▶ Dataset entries
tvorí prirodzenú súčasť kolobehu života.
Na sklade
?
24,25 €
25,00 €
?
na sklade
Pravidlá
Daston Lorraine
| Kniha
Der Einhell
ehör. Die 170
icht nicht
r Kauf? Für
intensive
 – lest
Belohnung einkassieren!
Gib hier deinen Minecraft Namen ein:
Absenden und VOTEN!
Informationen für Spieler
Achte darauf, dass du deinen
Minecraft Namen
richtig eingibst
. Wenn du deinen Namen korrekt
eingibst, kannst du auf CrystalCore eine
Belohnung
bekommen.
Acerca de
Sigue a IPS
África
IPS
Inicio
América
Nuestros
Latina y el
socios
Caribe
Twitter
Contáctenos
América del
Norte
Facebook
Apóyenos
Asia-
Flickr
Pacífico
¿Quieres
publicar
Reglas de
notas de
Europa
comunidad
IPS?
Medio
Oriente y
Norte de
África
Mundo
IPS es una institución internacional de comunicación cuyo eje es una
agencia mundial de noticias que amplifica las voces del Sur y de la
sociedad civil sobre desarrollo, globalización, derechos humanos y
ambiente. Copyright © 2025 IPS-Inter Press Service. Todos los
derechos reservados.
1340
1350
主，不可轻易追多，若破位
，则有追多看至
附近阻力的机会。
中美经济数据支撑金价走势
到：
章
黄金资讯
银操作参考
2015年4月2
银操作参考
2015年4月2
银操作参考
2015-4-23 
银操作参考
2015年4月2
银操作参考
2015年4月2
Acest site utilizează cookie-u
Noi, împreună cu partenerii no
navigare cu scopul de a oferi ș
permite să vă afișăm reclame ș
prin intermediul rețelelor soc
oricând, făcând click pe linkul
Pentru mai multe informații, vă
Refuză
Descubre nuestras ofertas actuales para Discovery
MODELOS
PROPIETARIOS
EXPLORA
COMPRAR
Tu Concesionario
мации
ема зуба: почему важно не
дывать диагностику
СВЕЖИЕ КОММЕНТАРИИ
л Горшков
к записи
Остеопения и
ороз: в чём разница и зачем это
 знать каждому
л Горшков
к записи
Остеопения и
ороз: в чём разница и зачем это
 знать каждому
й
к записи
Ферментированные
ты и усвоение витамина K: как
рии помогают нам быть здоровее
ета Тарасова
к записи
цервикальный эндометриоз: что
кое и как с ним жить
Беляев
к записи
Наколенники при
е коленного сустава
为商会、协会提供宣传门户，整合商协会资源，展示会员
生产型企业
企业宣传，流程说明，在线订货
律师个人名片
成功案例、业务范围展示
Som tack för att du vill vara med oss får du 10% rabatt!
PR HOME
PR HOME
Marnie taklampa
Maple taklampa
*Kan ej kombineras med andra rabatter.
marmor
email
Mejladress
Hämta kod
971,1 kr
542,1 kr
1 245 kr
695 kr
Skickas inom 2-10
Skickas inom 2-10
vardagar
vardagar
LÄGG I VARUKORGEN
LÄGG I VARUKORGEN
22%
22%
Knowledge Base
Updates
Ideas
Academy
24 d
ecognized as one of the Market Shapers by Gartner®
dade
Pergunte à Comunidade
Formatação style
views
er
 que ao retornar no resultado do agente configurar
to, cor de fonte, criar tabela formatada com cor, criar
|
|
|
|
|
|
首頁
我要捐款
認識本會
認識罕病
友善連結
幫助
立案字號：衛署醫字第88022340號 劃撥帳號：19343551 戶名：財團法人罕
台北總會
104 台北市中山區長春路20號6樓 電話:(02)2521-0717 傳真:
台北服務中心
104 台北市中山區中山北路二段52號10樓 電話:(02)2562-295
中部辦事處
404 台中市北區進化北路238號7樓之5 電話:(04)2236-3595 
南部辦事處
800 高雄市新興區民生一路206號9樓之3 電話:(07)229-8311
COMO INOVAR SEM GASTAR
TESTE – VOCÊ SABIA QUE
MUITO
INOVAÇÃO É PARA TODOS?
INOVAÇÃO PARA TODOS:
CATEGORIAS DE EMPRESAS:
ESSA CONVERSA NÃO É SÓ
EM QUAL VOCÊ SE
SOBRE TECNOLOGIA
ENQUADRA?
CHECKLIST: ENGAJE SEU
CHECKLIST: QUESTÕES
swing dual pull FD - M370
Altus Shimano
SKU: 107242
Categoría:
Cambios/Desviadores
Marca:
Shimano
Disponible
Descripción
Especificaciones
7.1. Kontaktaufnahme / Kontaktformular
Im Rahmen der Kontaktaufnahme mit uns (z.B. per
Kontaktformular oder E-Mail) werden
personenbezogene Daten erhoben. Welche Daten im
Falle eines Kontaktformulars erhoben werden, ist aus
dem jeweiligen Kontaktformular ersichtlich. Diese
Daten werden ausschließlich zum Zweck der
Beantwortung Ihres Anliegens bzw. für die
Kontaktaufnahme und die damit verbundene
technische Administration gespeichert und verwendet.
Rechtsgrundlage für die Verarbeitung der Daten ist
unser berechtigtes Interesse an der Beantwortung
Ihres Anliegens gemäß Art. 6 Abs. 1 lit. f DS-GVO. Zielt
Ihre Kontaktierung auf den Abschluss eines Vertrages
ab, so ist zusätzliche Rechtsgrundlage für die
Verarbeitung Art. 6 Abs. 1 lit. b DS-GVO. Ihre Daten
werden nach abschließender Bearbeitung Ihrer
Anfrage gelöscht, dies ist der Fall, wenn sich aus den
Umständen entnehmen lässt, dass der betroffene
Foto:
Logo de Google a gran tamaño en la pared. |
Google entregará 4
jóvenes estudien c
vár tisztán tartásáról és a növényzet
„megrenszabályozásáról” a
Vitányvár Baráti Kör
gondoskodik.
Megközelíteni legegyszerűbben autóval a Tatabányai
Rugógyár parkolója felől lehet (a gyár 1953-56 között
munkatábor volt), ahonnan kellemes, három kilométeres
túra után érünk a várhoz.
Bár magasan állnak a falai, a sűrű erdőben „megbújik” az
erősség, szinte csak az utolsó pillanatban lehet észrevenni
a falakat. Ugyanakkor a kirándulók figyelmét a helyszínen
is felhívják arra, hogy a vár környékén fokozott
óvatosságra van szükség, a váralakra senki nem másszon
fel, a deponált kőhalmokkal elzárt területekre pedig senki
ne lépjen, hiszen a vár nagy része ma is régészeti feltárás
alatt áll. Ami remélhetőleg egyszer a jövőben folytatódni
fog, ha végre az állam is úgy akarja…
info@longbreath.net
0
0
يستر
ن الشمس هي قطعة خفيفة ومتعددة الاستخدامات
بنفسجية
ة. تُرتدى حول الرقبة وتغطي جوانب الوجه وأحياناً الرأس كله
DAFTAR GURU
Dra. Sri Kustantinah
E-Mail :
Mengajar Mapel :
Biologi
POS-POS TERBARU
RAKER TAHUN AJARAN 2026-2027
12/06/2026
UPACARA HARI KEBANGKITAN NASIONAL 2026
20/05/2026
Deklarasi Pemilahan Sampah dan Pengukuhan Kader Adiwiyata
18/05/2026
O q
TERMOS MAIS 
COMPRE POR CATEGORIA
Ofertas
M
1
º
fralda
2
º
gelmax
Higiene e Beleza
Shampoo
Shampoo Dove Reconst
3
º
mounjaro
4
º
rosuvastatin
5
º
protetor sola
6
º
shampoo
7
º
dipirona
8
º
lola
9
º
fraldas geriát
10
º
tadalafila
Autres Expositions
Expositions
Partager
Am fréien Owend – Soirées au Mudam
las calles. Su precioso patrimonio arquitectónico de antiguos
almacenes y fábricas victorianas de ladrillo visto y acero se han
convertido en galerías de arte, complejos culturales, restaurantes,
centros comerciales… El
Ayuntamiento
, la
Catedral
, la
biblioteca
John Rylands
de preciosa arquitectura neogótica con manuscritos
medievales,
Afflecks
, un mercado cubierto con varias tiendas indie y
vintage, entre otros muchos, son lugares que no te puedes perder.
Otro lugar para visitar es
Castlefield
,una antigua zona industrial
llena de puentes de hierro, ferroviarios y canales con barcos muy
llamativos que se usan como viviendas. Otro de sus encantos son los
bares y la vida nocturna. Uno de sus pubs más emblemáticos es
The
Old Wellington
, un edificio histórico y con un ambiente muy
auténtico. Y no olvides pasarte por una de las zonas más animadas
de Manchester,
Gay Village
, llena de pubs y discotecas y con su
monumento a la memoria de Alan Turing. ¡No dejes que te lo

▶ Problem to solve
Look over the records above and copy each line that includes the string "Anliegens".

▶ Written answer
Beantwortung Ihres Anliegens bzw. für die
Ihres Anliegens gemäß Art. 6 Abs. 1 lit. f DS-GVO. Zielt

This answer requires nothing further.